Kerry Sunderland is an author, freelance journalist, editor, film reviewer and radio presenter/producer. Since 2018, she has been the curator of the Nelson Arts Festival's literary programme, Pukapuka Talks. From 2017 to 2020, she was also a part-time creative writing tutor at Nelson Marlborough Institute of Technology. Kerry has convened five residential writing retreats to date and has several more planned for 2022.
After being awarded a Master of Arts in Creative Writing (with Merit) from the International Institute of Modern Letters at Victoria University of Wellington in 2017, Kerry was joint winner of the 2018 Hachette Mentorship in Australia for her memoir, Beyond the Blue Door. An excerpt of an early draft of this work was published in Turbine Kapohau in 2016.
Her essay, 'Scared to Death', explores similar themes to Beyond the Blue Door and was published in Headlands: New Stories of Anxiety (VUP, 2018). She is also the producer and host of Deathwalker's Guide to Life, a radio show/podcast that explores how thinking and talking about death can help you live a life without regrets. She is currently writing her second memoir, which is the story of why and how she became a deathwalker.
As a journalist, Kerry's writing has been published in a wide range of publications including New Zealand Geographic, NZ Listener, North & South, The Spinoff, Wild Tomato, Nelson Mail/Stuff, NZ Yoga Scene, Byron Echo, Inside Film, Metro Magazine, Filmink, Research News, Research World, HR Monthly and Australian Educator as well as major digital media projects accompanying documentary films including The Man Who Stole My Mother's Face (2003), I Told You I Was Ill: The Life and Legacy of Spike Milligan (2005) and The Burning Season (2009).
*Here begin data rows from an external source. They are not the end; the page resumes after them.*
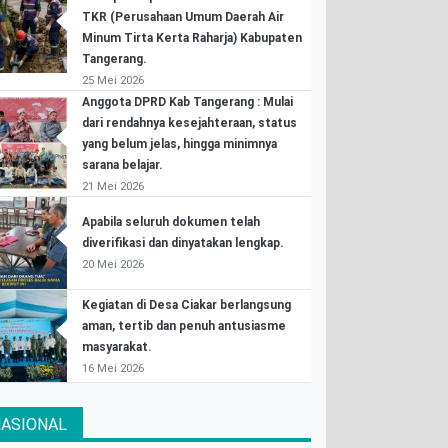
TKR (Perusahaan Umum Daerah Air
Minum Tirta Kerta Raharja) Kabupaten
Tangerang.
25 Mei 2026
Anggota DPRD Kab Tangerang : Mulai
dari rendahnya kesejahteraan, status
yang belum jelas, hingga minimnya
sarana belajar.
21 Mei 2026
Apabila seluruh dokumen telah
diverifikasi dan dinyatakan lengkap.
20 Mei 2026
Kegiatan di Desa Ciakar berlangsung
aman, tertib dan penuh antusiasme
masyarakat.
16 Mei 2026
ASIONAL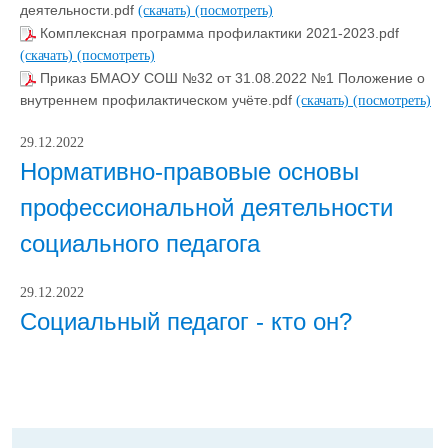
деятельности.pdf
(скачать)
(посмотреть)
Комплексная программа профилактики 2021-2023.pdf
(скачать)
(посмотреть)
Приказ БМАОУ СОШ №32 от 31.08.2022 №1 Положение о
внутреннем профилактическом учёте.pdf
(скачать)
(посмотреть)
29.12.2022
Нормативно-правовые основы
профессиональной деятельности
социального педагога
29.12.2022
Социальный педагог - кто он?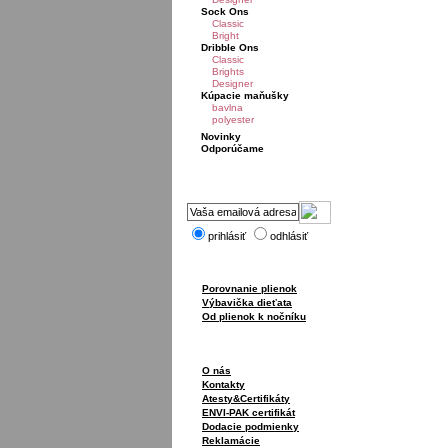
Sock Ons
Classic
Bright
Dribble Ons
Classic
Brights
Designer
Kúpacie maňušky
bavlna
polyester
Novinky
Odporúčame
prihlásiť
odhlásiť
Porovnanie plienok
Výbavička dieťata
Od plienok k nočníku
O nás
Kontakty
Atesty&Certifikáty
ENVI-PAK certifikát
Dodacie podmienky
Reklamácie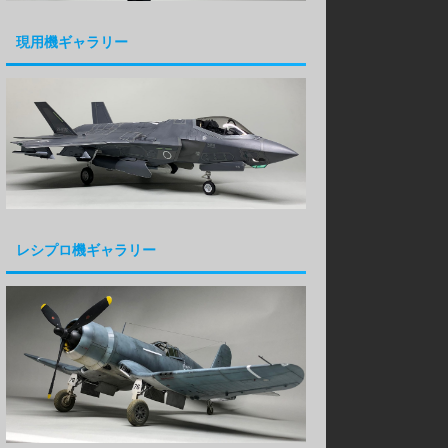
現用機ギャラリー
レシプロ機ギャラリー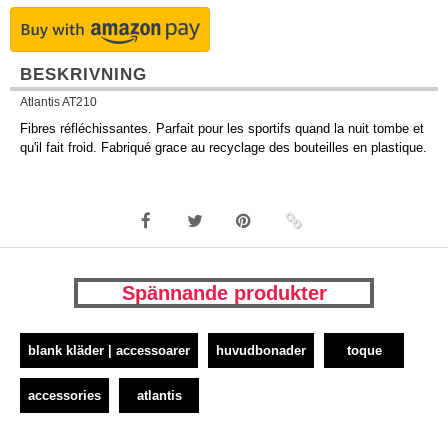
BESKRIVNING
Atlantis AT210
Fibres réfléchissantes. Parfait pour les sportifs quand la nuit tombe et
qu'il fait froid. Fabriqué grace au recyclage des bouteilles en plastique.
Spännande produkter
blank kläder | accessoarer
huvudbonader
toque
accessories
atlantis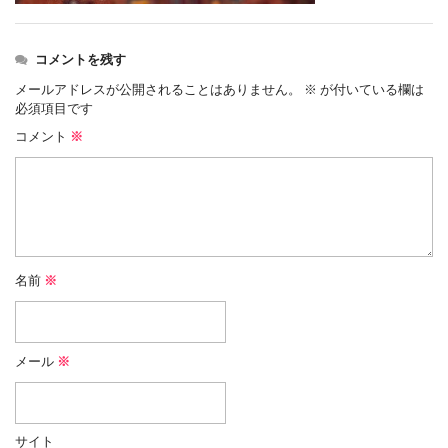
コメントを残す
メールアドレスが公開されることはありません。
※
が付いている欄は
必須項目です
コメント
※
名前
※
メール
※
サイト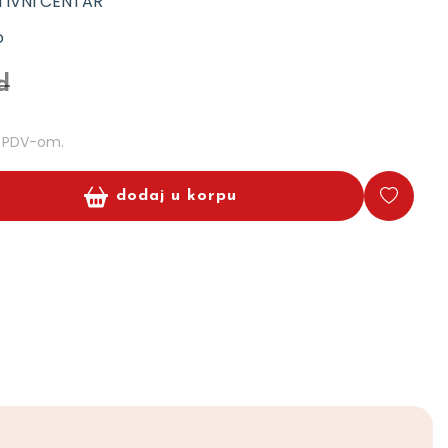
TIVNI CENTAR
o
d
m PDV-om.
dodaj u korpu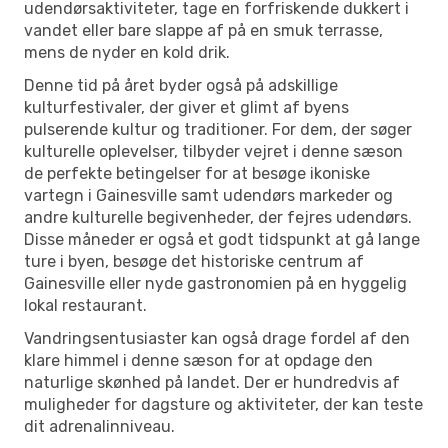
udendørsaktiviteter, tage en forfriskende dukkert i
vandet eller bare slappe af på en smuk terrasse,
mens de nyder en kold drik.
Denne tid på året byder også på adskillige
kulturfestivaler, der giver et glimt af byens
pulserende kultur og traditioner. For dem, der søger
kulturelle oplevelser, tilbyder vejret i denne sæson
de perfekte betingelser for at besøge ikoniske
vartegn i Gainesville samt udendørs markeder og
andre kulturelle begivenheder, der fejres udendørs.
Disse måneder er også et godt tidspunkt at gå lange
ture i byen, besøge det historiske centrum af
Gainesville eller nyde gastronomien på en hyggelig
lokal restaurant.
Vandringsentusiaster kan også drage fordel af den
klare himmel i denne sæson for at opdage den
naturlige skønhed på landet. Der er hundredvis af
muligheder for dagsture og aktiviteter, der kan teste
dit adrenalinniveau.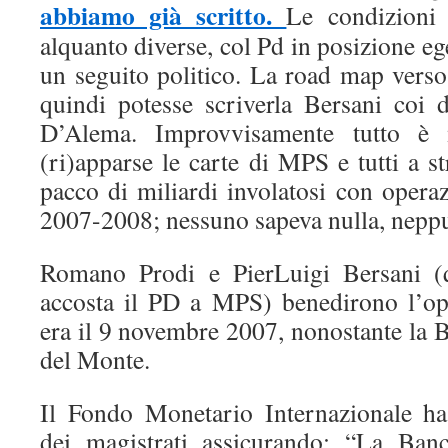
abbiamo già scritto.
Le condizioni i
alquanto diverse, col Pd in posizione 
un seguito politico. La road map verso
quindi potesse scriverla Bersani coi 
D’Alema. Improvvisamente tutto è
(ri)apparse le carte di MPS e tutti a str
pacco di miliardi involatosi con oper
2007-2008; nessuno sapeva nulla, neppu
Romano Prodi e PierLuigi Bersani (q
accosta il PD a MPS) benedirono l’op
era il 9 novembre 2007, nonostante la Bo
del Monte.
Il Fondo Monetario Internazionale ha 
dei magistrati assicurando: “La Banc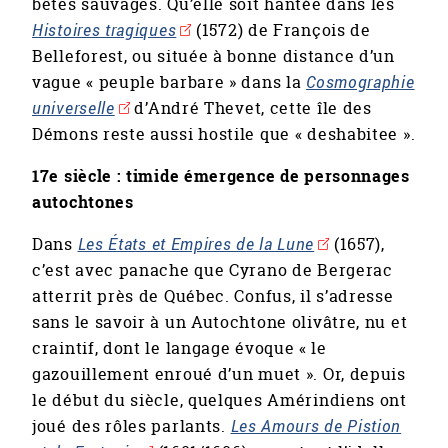
bêtes sauvages. Qu’elle soit hantée dans les
Histoires tragiques
(1572) de François de
Belleforest, ou située à bonne distance d’un
vague « peuple barbare » dans la
Cosmographie
universelle
d’André Thevet, cette île des
Démons reste aussi hostile que « deshabitee ».
17e siècle : timide émergence de personnages
autochtones
Dans
Les États et Empires de la Lune
(1657),
c’est avec panache que Cyrano de Bergerac
atterrit près de Québec. Confus, il s’adresse
sans le savoir à un Autochtone olivâtre, nu et
craintif, dont le langage évoque « le
gazouillement enroué d’un muet ». Or, depuis
le début du siècle, quelques Amérindiens ont
joué des rôles parlants.
Les Amours de Pistion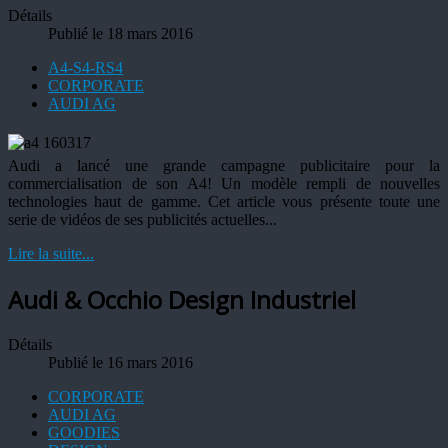
Détails
Publié le 18 mars 2016
A4-S4-RS4
CORPORATE
AUDI AG
Audi a lancé une grande campagne publicitaire pour la
commercialisation de son A4! Un modèle rempli de nouvelles
technologies haut de gamme. Cet article vous présente toute une
serie de vidéos de ses publicités actuelles...
Lire la suite...
Audi & Occhio Design Industriel
Détails
Publié le 16 mars 2016
CORPORATE
AUDI AG
GOODIES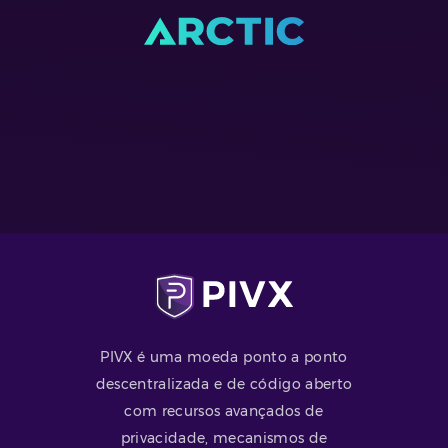
PIVX é uma moeda ponto a ponto
descentralizada e de código aberto
com recursos avançados de
privacidade, mecanismos de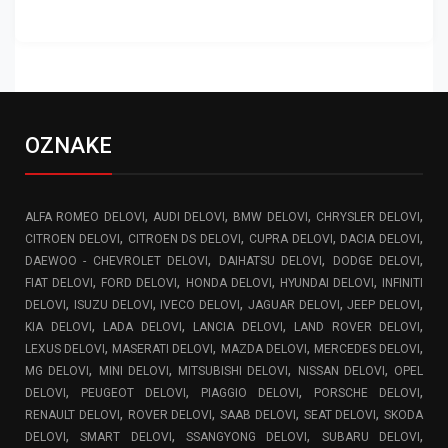
OZNAKE
,
,
,
,
ALFA ROMEO DELOVI
AUDI DELOVI
BMW DELOVI
CHRYSLER DELOVI
,
,
,
,
CITROEN DELOVI
CITROEN DS DELOVI
CUPRA DELOVI
DACIA DELOVI
,
,
,
DAEWOO - CHEVROLET DELOVI
DAIHATSU DELOVI
DODGE DELOVI
,
,
,
,
FIAT DELOVI
FORD DELOVI
HONDA DELOVI
HYUNDAI DELOVI
INFINITI
,
,
,
,
,
DELOVI
ISUZU DELOVI
IVECO DELOVI
JAGUAR DELOVI
JEEP DELOVI
,
,
,
,
KIA DELOVI
LADA DELOVI
LANCIA DELOVI
LAND ROVER DELOVI
,
,
,
,
LEXUS DELOVI
MASERATI DELOVI
MAZDA DELOVI
MERCEDES DELOVI
,
,
,
,
MG DELOVI
MINI DELOVI
MITSUBISHI DELOVI
NISSAN DELOVI
OPEL
,
,
,
,
DELOVI
PEUGEOT DELOVI
PIAGGIO DELOVI
PORSCHE DELOVI
,
,
,
,
RENAULT DELOVI
ROVER DELOVI
SAAB DELOVI
SEAT DELOVI
SKODA
,
,
,
,
DELOVI
SMART DELOVI
SSANGYONG DELOVI
SUBARU DELOVI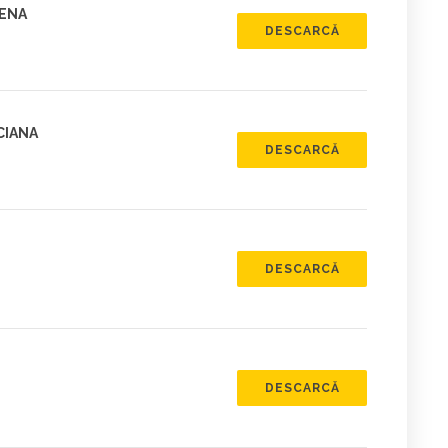
LENA
DESCARCĂ
CIANA
DESCARCĂ
DESCARCĂ
DESCARCĂ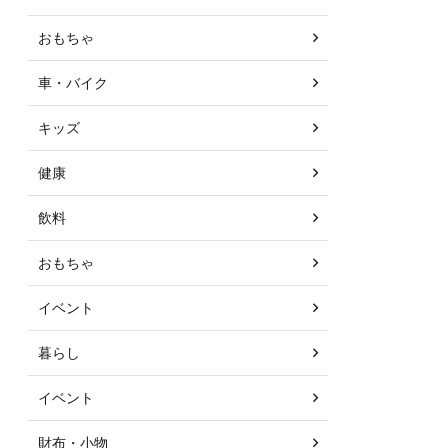
おもちゃ
車・バイク
キッズ
健康
飲料
おもちゃ
イベント
暮らし
イベント
財布・小物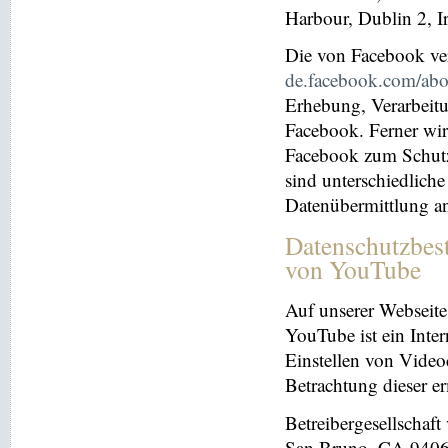
Harbour, Dublin 2, I
Die von Facebook verö
de.facebook.com/abo
Erhebung, Verarbeit
Facebook. Ferner wir
Facebook zum Schutz 
sind unterschiedliche
Datenübermittlung a
Datenschutzbes
von YouTube
Auf unserer Webseite
YouTube ist ein Inter
Einstellen von Videoc
Betrachtung dieser e
Betreibergesellschaf
San Bruno, CA 94066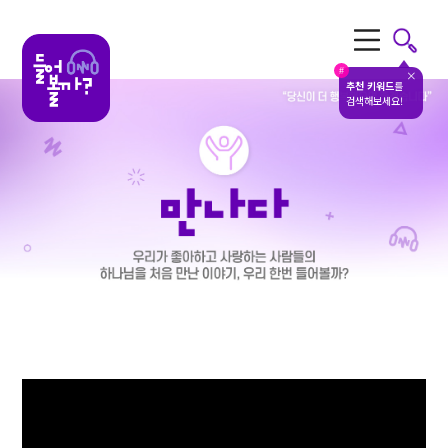
전체메뉴
#
추천 키워드
를
검색해보세요!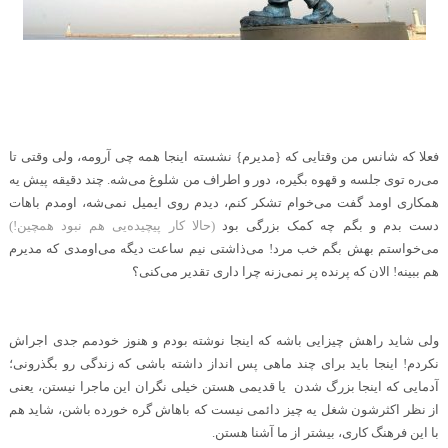
فعلا که شانس من وقتایی که {مدیرم} نشسته اینجا همه چی آرومه، ولی وقتی تا
می‌ره توی جلسه و قهوه بگیره، دور و اطراف من شلوغ می‌شه. چند دقیقه پیش یه
همکاری اومد گفت می‌خوام تشکر کنم، دیدم روی ایمیل نمی‌شه، اومدم باهات
دست بدم و بگم چه کمک بزرگی بود
(حالا کار پیچیده‌یی
هم نبود همچین!)
می‌خواستم بهش بگم خب مرد! می‌ذاشتی نیم ساعت دیگه می‌اومدی که مدیرم
هم ببینه! الان که پرنده پر نمی‌زنه چرا داری تقدیر می‌کنی؟
.
ولی شاید راهش چیزایی باشه که اینجا نوشته بودم و هنوز خودمم جدی اجراش
نکردم! اینجا باید برای چند ماهی پس انداز داشته باشی که زندگی رو بگذرونی؛
آدمایی که اینجا بزرگ شدن یا قدیمی هستن خیلی نگران این ماجرا نیستن، یعنی
از نظر اکثرشون شغل یه چیز دائمی نیست که باهاش گره خورده باشن، شاید هم
با این فرهنگ کاری، بیشتر از ما آشنا هستن
.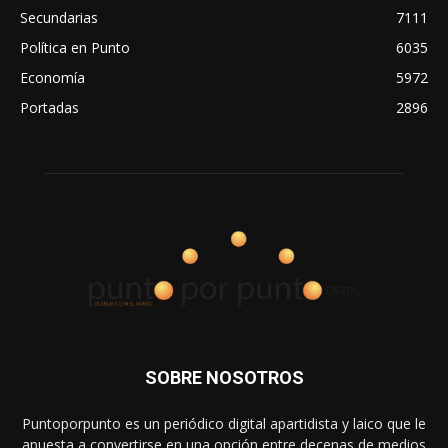
Secundarias
7111
Política en Punto
6035
Economía
5972
Portadas
2896
SOBRE NOSOTROS
Puntoporpunto es un periódico digital apartidista y laico que le
apuesta a convertirse en una opción entre decenas de medios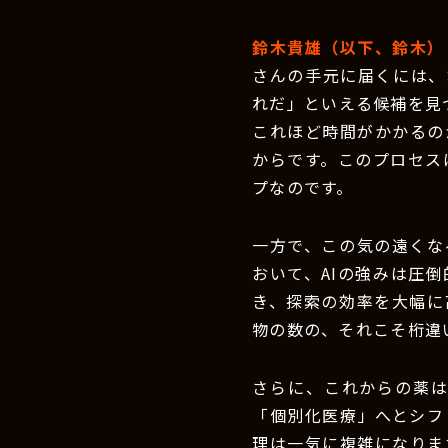
鈴木貴雄（以下、鈴木）
さんの手元に届くには、
れだ」といえる候補を見
これほど時間がかかるの
からです。このプロセス
プなのです。
一方で、この気の遠くな
おいて、AIの強みは圧倒
き、探索の効率を大幅に
物の数の、それこそ桁違
さらに、これからの薬
「個別化医療」へとシフ
理は一気に複雑になりま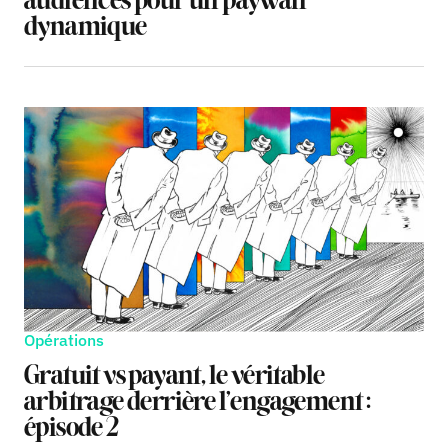
audiences pour un paywall
dynamique
Opérations
Gratuit vs payant, le véritable
arbitrage derrière l’engagement :
épisode 2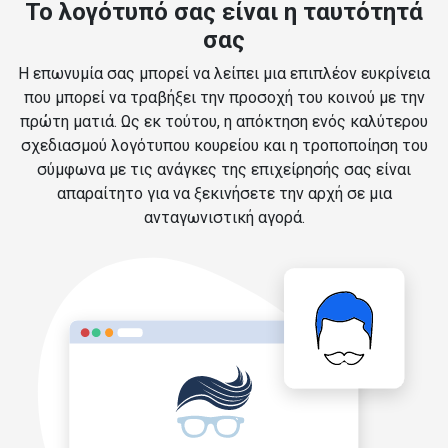
Το λογότυπό σας είναι η ταυτότητά
σας
Η επωνυμία σας μπορεί να λείπει μια επιπλέον ευκρίνεια
που μπορεί να τραβήξει την προσοχή του κοινού με την
πρώτη ματιά. Ως εκ τούτου, η απόκτηση ενός καλύτερου
σχεδιασμού λογότυπου κουρείου και η τροποποίηση του
σύμφωνα με τις ανάγκες της επιχείρησής σας είναι
απαραίτητο για να ξεκινήσετε την αρχή σε μια
ανταγωνιστική αγορά.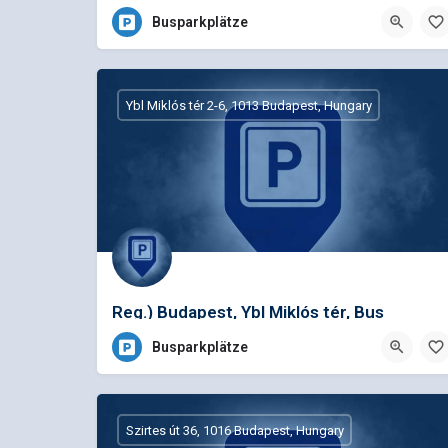
EINSTEIGEN
Busparkplätze
Ybl Miklós tér 2-6, 1013 Budapest, Hungary
Reg.) Budapest, Ybl Miklós tér, Bus
Registration
Busparkplätze
Szirtes út 36, 1016 Budapest, Hungary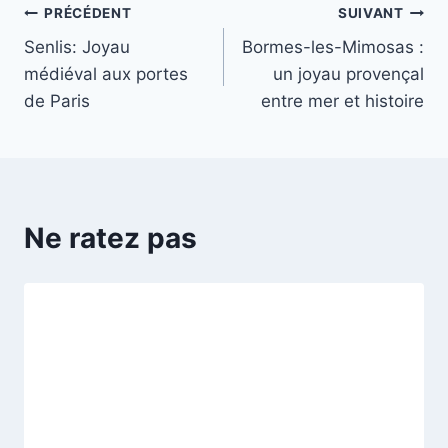
Navigation
PRÉCÉDENT
SUIVANT
Senlis: Joyau
Bormes-les-Mimosas :
de
médiéval aux portes
un joyau provençal
l’article
de Paris
entre mer et histoire
Ne ratez pas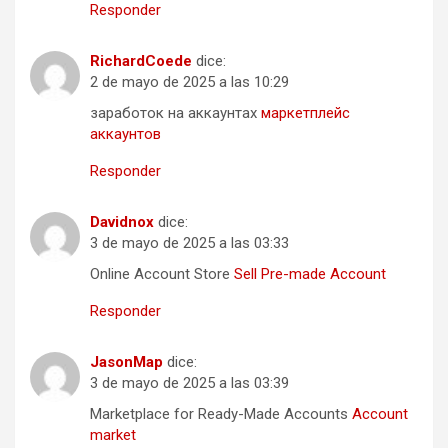
Responder
RichardCoede
dice:
2 de mayo de 2025 a las 10:29
заработок на аккаунтах
маркетплейс
аккаунтов
Responder
Davidnox
dice:
3 de mayo de 2025 a las 03:33
Online Account Store
Sell Pre-made Account
Responder
JasonMap
dice:
3 de mayo de 2025 a las 03:39
Marketplace for Ready-Made Accounts
Account
market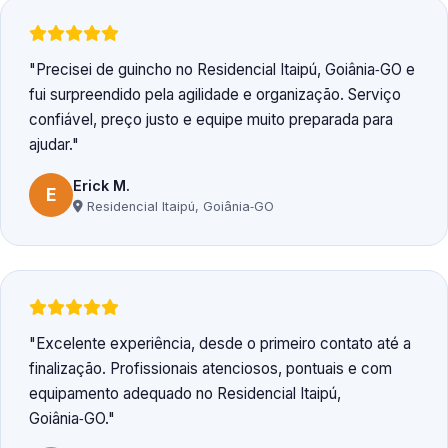
Precisei de guincho no Residencial Itaipú, Goiânia‑GO e
fui surpreendido pela agilidade e organização. Serviço
confiável, preço justo e equipe muito preparada para
ajudar.
Erick M.
E
Residencial Itaipú, Goiânia‑GO
Excelente experiência, desde o primeiro contato até a
finalização. Profissionais atenciosos, pontuais e com
equipamento adequado no Residencial Itaipú,
Goiânia‑GO.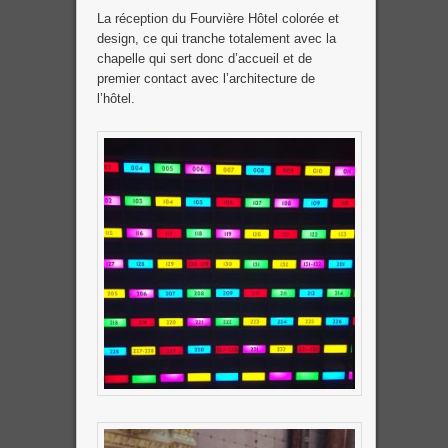
La réception du Fourvière Hôtel colorée et
design, ce qui tranche totalement avec la
chapelle qui sert donc d’accueil et de
premier contact avec l’architecture de
l’hôtel.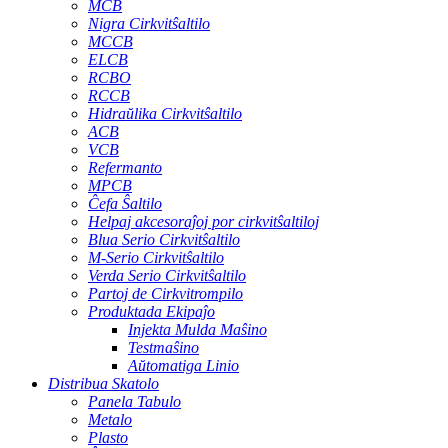
MCB
Nigra Cirkvitŝaltilo
MCCB
ELCB
RCBO
RCCB
Hidraŭlika Cirkvitŝaltilo
ACB
VCB
Refermanto
MPCB
Ĉefa Ŝaltilo
Helpaj akcesoraĵoj por cirkvitŝaltiloj
Blua Serio Cirkvitŝaltilo
M-Serio Cirkvitŝaltilo
Verda Serio Cirkvitŝaltilo
Partoj de Cirkvitrompilo
Produktada Ekipaĵo
Injekta Mulda Maŝino
Testmaŝino
Aŭtomatiga Linio
Distribua Skatolo
Panela Tabulo
Metalo
Plasto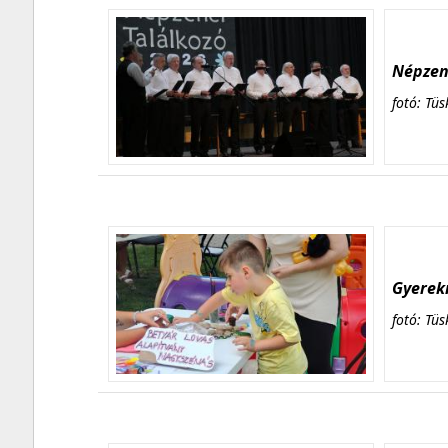
Népzene
fotó: Tüs
Gyerekn
fotó: Tüs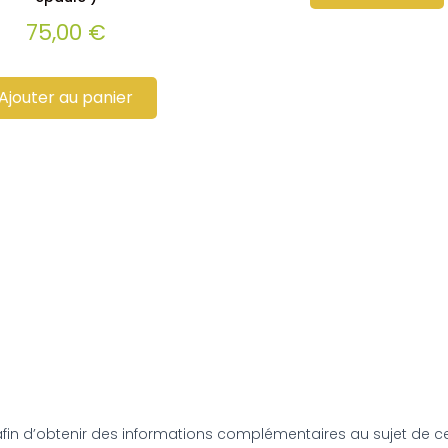
75,00
€
Ajouter au panier
afin d’obtenir des informations complémentaires au sujet de 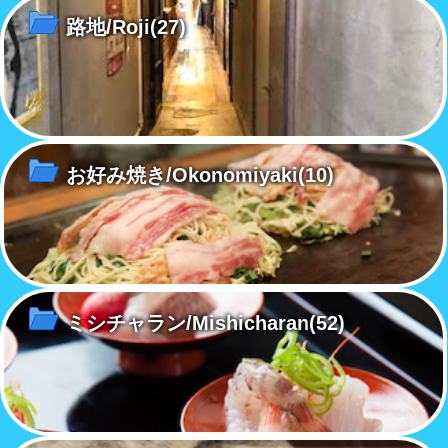
路地/Roji
(27)
お好み焼き/Okonomiyaki
(10)
ミシチャラン/Mishicharan
(52)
She has performed as a storyteller at events including 'Couch Stories' and 'True Stories, Told Live' and was the Monday morning breakfast show host and producer at Fresh FM in 2015.
Born in Melbourne and resident of the Byron Shire for most of her adult life, Kerry moved to Nelson at the beginning of 2013. She lived/worked in a house bus for four and a half years while roaming the Top of the South, Wellington and Kapiti Coast. She now lives in a small co-housing community near Kaiteriteri.